HC Deb 02 July 1968 vol 767 cc1443-9


After sub-paragraph (c) of subsection (2) of section 20 of the Finance Act, 1967, there shall be inserted the following sub-paragraphs: '(d) where the surrendering company is a member of a consortium and the claimant company is a trading company which is owned by the consortium and which is not a subsidiary of any company, or (e) where the surrendering company is a member of a consortium and the claimant company is a trading company—

  1. (i) which is a 90 per cent. subsidiary of a holding company which is owned by a consortium, and
  2. (ii) which is not a subsidiary of a company other than the holding company, or
(f) where the surrendering company is a member of a consortium and the claimant company is a holding company which is owned by the consortium and which is not a subsidiary of any company'.—[Mr. Patrick Jenkin.]

Brought up, and read the First time.

Mr. Patrick Jenkin

I beg to move, That the Clause be read a Seeond time.

Mr. Speaker

I have suggested that with this new Clause we take new Clause 66, "Definitions for the purpose of group relief".

Mr. Jenkin

Mr. Speaker, I begin by expressing my gratitude and that of my right hon. and hon. Friends that you have accepted the suggestion that these proposed new Clauses might conveniently be discussed together.

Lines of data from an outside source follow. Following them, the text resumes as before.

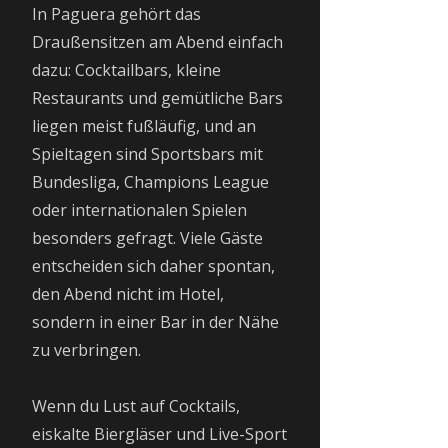
In Paguera gehört das
Draußensitzen am Abend einfach
dazu: Cocktailbars, kleine
Restaurants und gemütliche Bars
liegen meist fußläufig, und an
Spieltagen sind Sportsbars mit
Bundesliga, Champions League
oder internationalen Spielen
besonders gefragt. Viele Gäste
entscheiden sich daher spontan,
den Abend nicht im Hotel,
sondern in einer Bar in der Nähe
zu verbringen.
Wenn du Lust auf Cocktails,
eiskalte Biergläser und Live-Sport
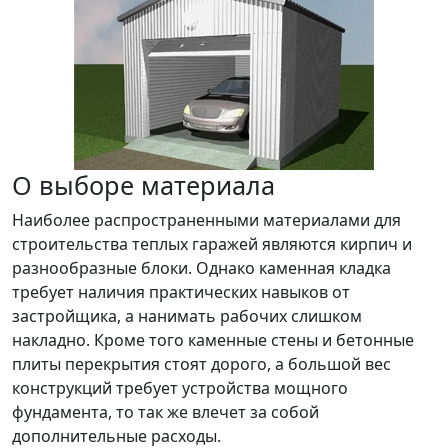
О выборе материала
Наиболее распространенными материалами для
строительства теплых гаражей являются кирпич и
разнообразные блоки. Однако каменная кладка
требует наличия практических навыков от
застройщика, а нанимать рабочих слишком
накладно. Кроме того каменные стены и бетонные
плиты перекрытия стоят дорого, а большой вес
конструкций требует устройства мощного
фундамента, то так же влечет за собой
дополнительные расходы.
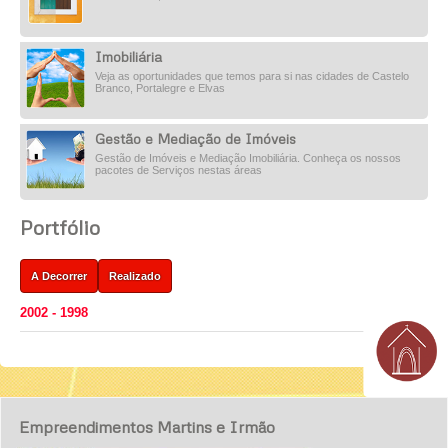
Imobiliária
Veja as oportunidades que temos para si nas cidades de Castelo
Branco, Portalegre e Elvas
Gestão e Mediação de Imóveis
Gestão de Imóveis e Mediação Imobiliária. Conheça os nossos
pacotes de Serviços nestas áreas
Portfólio
A Decorrer
Realizado
2002 - 1998
Empreendimentos Martins e Irmão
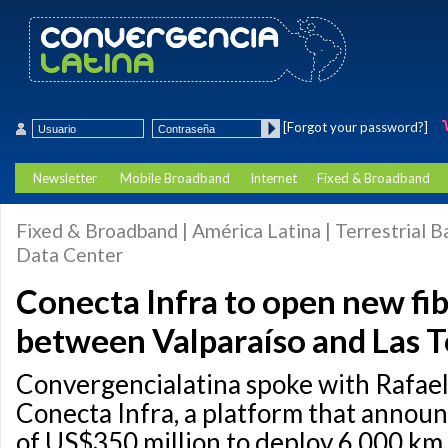
[Forgot your password?]
Newsletter
Mobile Broadband
Internet
Fixed & Broadband
Fixed & Broadband | América Latina | Terrestrial B
Data Center
Conecta Infra to open new fi
between Valparaíso and Las 
Convergencialatina spoke with Rafael
Conecta Infra, a platform that annou
of US$350 million to deploy 6,000 km 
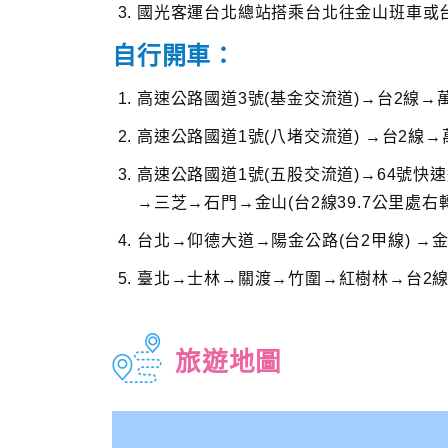
國光客運台北總站搭乘台北往金山班車或
自行開車：
高速公路國道3號(基金交流道)→台2線→萬
高速公路國道1號(八堵交流道) →台2線→萬
高速公路國道1號(五股交流道)→64號快
→三芝→石門→金山(台2線39.7公里處右轉
台北→仰德大道→陽金公路(台2甲線) →金山
臺北→士林→關渡→竹圍→紅樹林→台2線→
旅遊地圖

We are dealing with the complicated grouping provisions which were embodied in last year's Finance Act. This is an aspect of Corporation Tax law where I think the Chief Secretary will agree we have made progress in the last three years, but little by little. In the 1965 Act there was no provision for grouping for Corporation Tax. I moved an Amendment, but it was rejected as being impossible. In 1966, I moved a similar Amendment, and on that occasion the Chief Secretary, though unable to accept it, cast a benign eye on it.

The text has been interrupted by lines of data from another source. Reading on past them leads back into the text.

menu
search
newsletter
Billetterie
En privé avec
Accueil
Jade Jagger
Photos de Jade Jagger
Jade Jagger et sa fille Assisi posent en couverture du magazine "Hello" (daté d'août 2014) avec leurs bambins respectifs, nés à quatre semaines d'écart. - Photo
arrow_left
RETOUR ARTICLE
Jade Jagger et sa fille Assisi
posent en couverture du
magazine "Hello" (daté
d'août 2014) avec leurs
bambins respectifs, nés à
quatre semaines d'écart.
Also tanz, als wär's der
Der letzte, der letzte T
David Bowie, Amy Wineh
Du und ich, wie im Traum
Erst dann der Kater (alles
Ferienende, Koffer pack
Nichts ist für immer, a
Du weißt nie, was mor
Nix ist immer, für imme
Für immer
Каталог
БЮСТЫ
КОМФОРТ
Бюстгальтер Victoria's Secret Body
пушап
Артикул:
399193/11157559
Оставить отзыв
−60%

In 1967, the Bill contained a Clause, which is now Section 20 of the 1967 Act, which went part of the way to providing a system of grouping for Corporation Tax. In Committee I moved an Amendment to say that this should apply to consortia of companies as well as to parents and subsidiaries. Again the Chief Secretary cast a benign eye on the proposal and on Report a consortia Amendment duly appeared, but it went only one way. It applied only where a trading company which was owned by five or fewer companies was the loser, and enabled it to share its losses with its parents.

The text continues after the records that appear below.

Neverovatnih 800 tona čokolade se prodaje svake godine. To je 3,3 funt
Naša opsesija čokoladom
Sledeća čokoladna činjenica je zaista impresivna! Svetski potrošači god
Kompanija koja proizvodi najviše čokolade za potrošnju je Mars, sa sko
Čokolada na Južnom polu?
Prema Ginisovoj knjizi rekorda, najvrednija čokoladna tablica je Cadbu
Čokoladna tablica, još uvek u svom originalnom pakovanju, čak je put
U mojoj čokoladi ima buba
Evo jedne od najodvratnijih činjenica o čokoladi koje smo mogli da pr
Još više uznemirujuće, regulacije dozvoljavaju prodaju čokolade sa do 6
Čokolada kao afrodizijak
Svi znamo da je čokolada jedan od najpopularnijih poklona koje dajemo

I moved an Amendment to suggest that the provision should operate both ways, that where the consortium company was making a profit, that should be allowed to be shared with any losses made by any of the parent companies. Replying to the debate the Chief Secretary was again benign. He said: I hope that the hon. Gentleman will agree with me that we have gone a long way. I am not saving that we close our minds to going any further. At the moment, we have gone as far as we can. I wanted to listen to his arguments, and I have heard them, some matters require more careful consideration, and I do not rule out the possibility of coming some way to meet him in due course, which inevitably will be in a year's time."—[OFFICIAL REPORT, 27th June, 1967; Vol. 749, c. 352.] Here we are, and as a result I am not entirely without hope that the Chief Secretary's benign eye might lead him to accept the Clause.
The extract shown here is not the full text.